*What is being asked*
Set down every line of the data exactly, skipping the pictures.

● ● ● ● ● ● ●

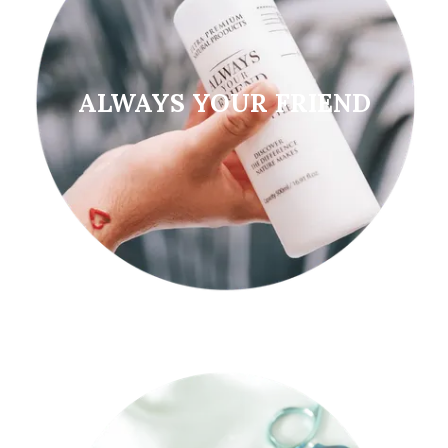
ALWAYS YOUR FRIEND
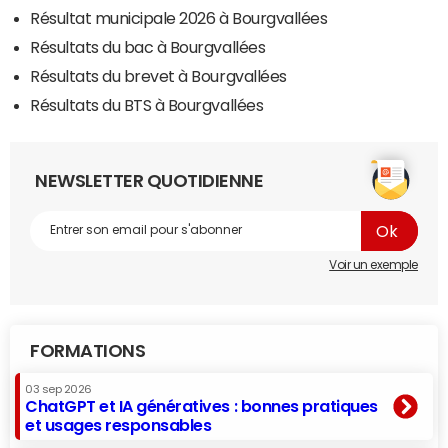
Résultat municipale 2026 à Bourgvallées
Résultats du bac à Bourgvallées
Résultats du brevet à Bourgvallées
Résultats du BTS à Bourgvallées
NEWSLETTER QUOTIDIENNE
Voir un exemple
FORMATIONS
03 sep 2026
ChatGPT et IA génératives : bonnes pratiques
et usages responsables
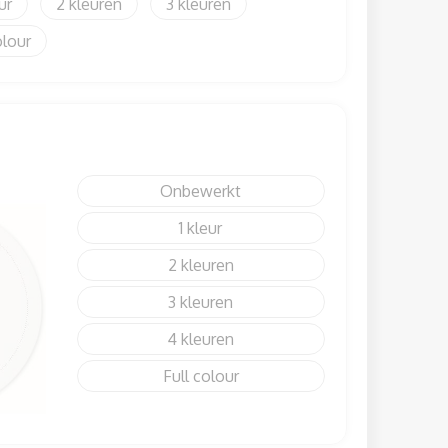
2
3
olour
Onbewerkt
1
2
3
4
Full colour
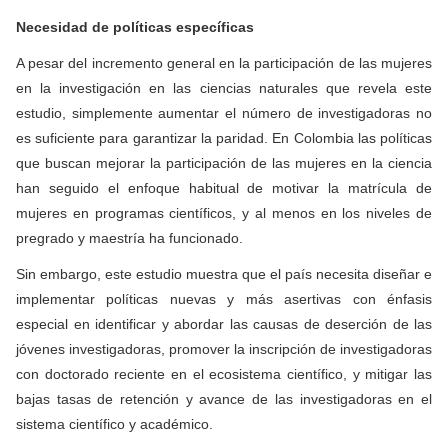
Necesidad de políticas específicas
A pesar del incremento general en la participación de las mujeres
en la investigación en las ciencias naturales que revela este
estudio, simplemente aumentar el número de investigadoras no
es suficiente para garantizar la paridad. En Colombia las políticas
que buscan mejorar la participación de las mujeres en la ciencia
han seguido el enfoque habitual de motivar la matrícula de
mujeres en programas científicos, y al menos en los niveles de
pregrado y maestría ha funcionado.
Sin embargo, este estudio muestra que el país necesita diseñar e
implementar políticas nuevas y más asertivas con énfasis
especial en identificar y abordar las causas de deserción de las
jóvenes investigadoras, promover la inscripción de investigadoras
con doctorado reciente en el ecosistema científico, y mitigar las
bajas tasas de retención y avance de las investigadoras en el
sistema científico y académico.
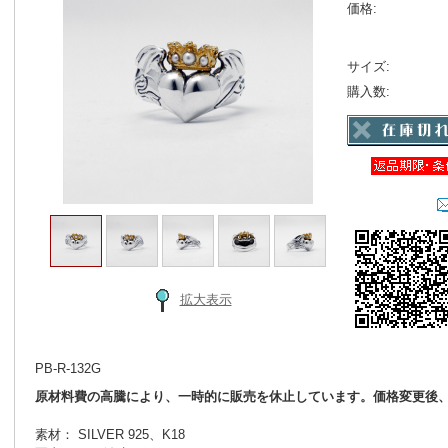
価格:
サイズ:
購入数:
拡大表示
PB-R-132G
原材料費の高騰により、一時的に販売を休止しています。価格変更後
素材： SILVER 925、K18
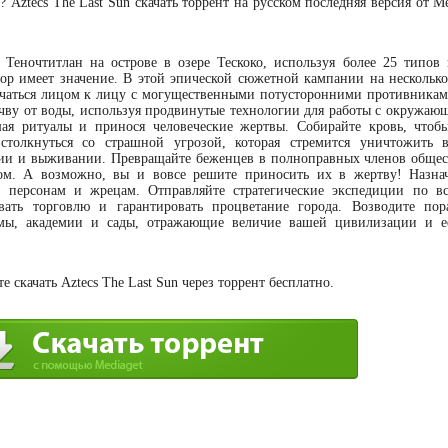
? Aztecs The Last Sun скачать торрент на русском последняя версия от 
 Теночтитлан на острове в озере Тескоко, используя более 25 типов 
 имеет значение. В этой эпической сюжетной кампании на несколько
речаться лицом к лицу с могущественными потусторонними противникам
очву от воды, используя продвинутые технологии для работы с окружающ
шая ритуалы и принося человеческие жертвы. Собирайте кровь, чтоб
столкнуться со страшной угрозой, которая стремится уничтожить 
гии и выживании. Превращайте беженцев в полноправных членов обще
дом. А возможно, вы и вовсе решите приносить их в жертву! Назна
 персонам и жрецам. Отправляйте стратегические экспедиции по в
вать торговлю и гарантировать процветание города. Возводите пор
амы, академии и сады, отражающие величие вашей цивилизации и е
 скачать Aztecs The Last Sun через торрент бесплатно.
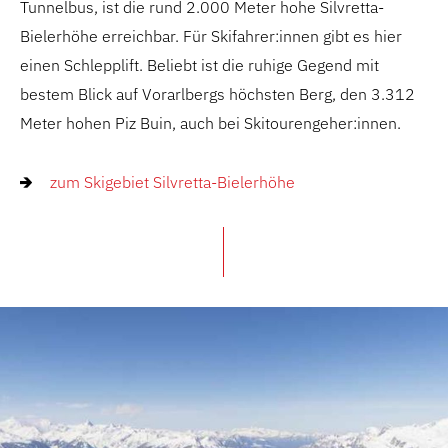
Tunnelbus, ist die rund 2.000 Meter hohe Silvretta-
Bielerhöhe erreichbar. Für Skifahrer:innen gibt es hier
einen Schlepplift. Beliebt ist die ruhige Gegend mit
bestem Blick auf Vorarlbergs höchsten Berg, den 3.312
Meter hohen Piz Buin, auch bei Skitourengeher:innen.
zum Skigebiet Silvretta-Bielerhöhe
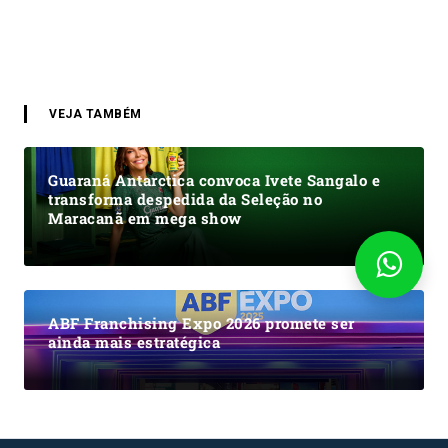
VEJA TAMBÉM
Guaraná Antarctica convoca Ivete Sangalo e
transforma despedida da Seleção no
Maracanã em mega show
ABF Franchising Expo 2026 promete ser
ainda mais estratégica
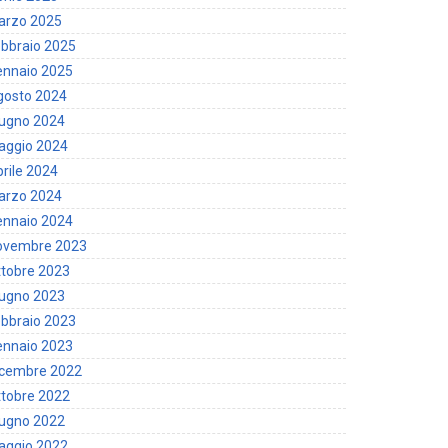
arzo 2025
bbraio 2025
ennaio 2025
gosto 2024
iugno 2024
aggio 2024
rile 2024
arzo 2024
ennaio 2024
ovembre 2023
tobre 2023
iugno 2023
bbraio 2023
ennaio 2023
icembre 2022
tobre 2022
iugno 2022
aggio 2022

● ● ● ● ● ● ●

*Final answer*
ALWAYS YOUR FRIEND
Résultat municipale 2026 à Bourgvallées
Résultats du bac à Bourgvallées
Résultats du brevet à Bourgvallées
Résultats du BTS à Bourgvallées
NEWSLETTER QUOTIDIENNE
Voir un exemple
FORMATIONS
03 sep 2026
ChatGPT et IA génératives : bonnes pratiques
et usages responsables
2
3
olour
Onbewerkt
1
2
3
4
Full colour
Necesidad de políticas específicas
A pesar del incremento general en la participación de las mujeres
en la investigación en las ciencias naturales que revela este
estudio, simplemente aumentar el número de investigadoras no
es suficiente para garantizar la paridad. En Colombia las políticas
que buscan mejorar la participación de las mujeres en la ciencia
han seguido el enfoque habitual de motivar la matrícula de
mujeres en programas científicos, y al menos en los niveles de
pregrado y maestría ha funcionado.
Sin embargo, este estudio muestra que el país necesita diseñar e
implementar políticas nuevas y más asertivas con énfasis
especial en identificar y abordar las causas de deserción de las
jóvenes investigadoras, promover la inscripción de investigadoras
con doctorado reciente en el ecosistema científico, y mitigar las
bajas tasas de retención y avance de las investigadoras en el
sistema científico y académico.
価格:
サイズ:
購入数:
拡大表示
PB-R-132G
原材料費の高騰により、一時的に販売を休止しています。価格変更後
素材： SILVER 925、K18
? Aztecs The Last Sun скачать торрент на русском последняя версия от 
 Теночтитлан на острове в озере Тескоко, используя более 25 типов 
 имеет значение. В этой эпической сюжетной кампании на несколько
речаться лицом к лицу с могущественными потусторонними противникам
очву от воды, используя продвинутые технологии для работы с окружающ
шая ритуалы и принося человеческие жертвы. Собирайте кровь, чтоб
столкнуться со страшной угрозой, которая стремится уничтожить 
гии и выживании. Превращайте беженцев в полноправных членов обще
дом. А возможно, вы и вовсе решите приносить их в жертву! Назна
 персонам и жрецам. Отправляйте стратегические экспедиции по в
вать торговлю и гарантировать процветание города. Возводите пор
амы, академии и сады, отражающие величие вашей цивилизации и е
 скачать Aztecs The Last Sun через торрент бесплатно.
Tunnelbus, ist die rund 2.000 Meter hohe Silvretta-
Bielerhöhe erreichbar. Für Skifahrer:innen gibt es hier
einen Schlepplift. Beliebt ist die ruhige Gegend mit
bestem Blick auf Vorarlbergs höchsten Berg, den 3.312
Meter hohen Piz Buin, auch bei Skitourengeher:innen.
zum Skigebiet Silvretta-Bielerhöhe
VEJA TAMBÉM
Guaraná Antarctica convoca Ivete Sangalo e
transforma despedida da Seleção no
Maracanã em mega show
ABF Franchising Expo 2026 promete ser
ainda mais estratégica
arzo 2025
bbraio 2025
ennaio 2025
gosto 2024
iugno 2024
aggio 2024
rile 2024
arzo 2024
ennaio 2024
ovembre 2023
tobre 2023
iugno 2023
bbraio 2023
ennaio 2023
icembre 2022
tobre 2022
iugno 2022
aggio 2022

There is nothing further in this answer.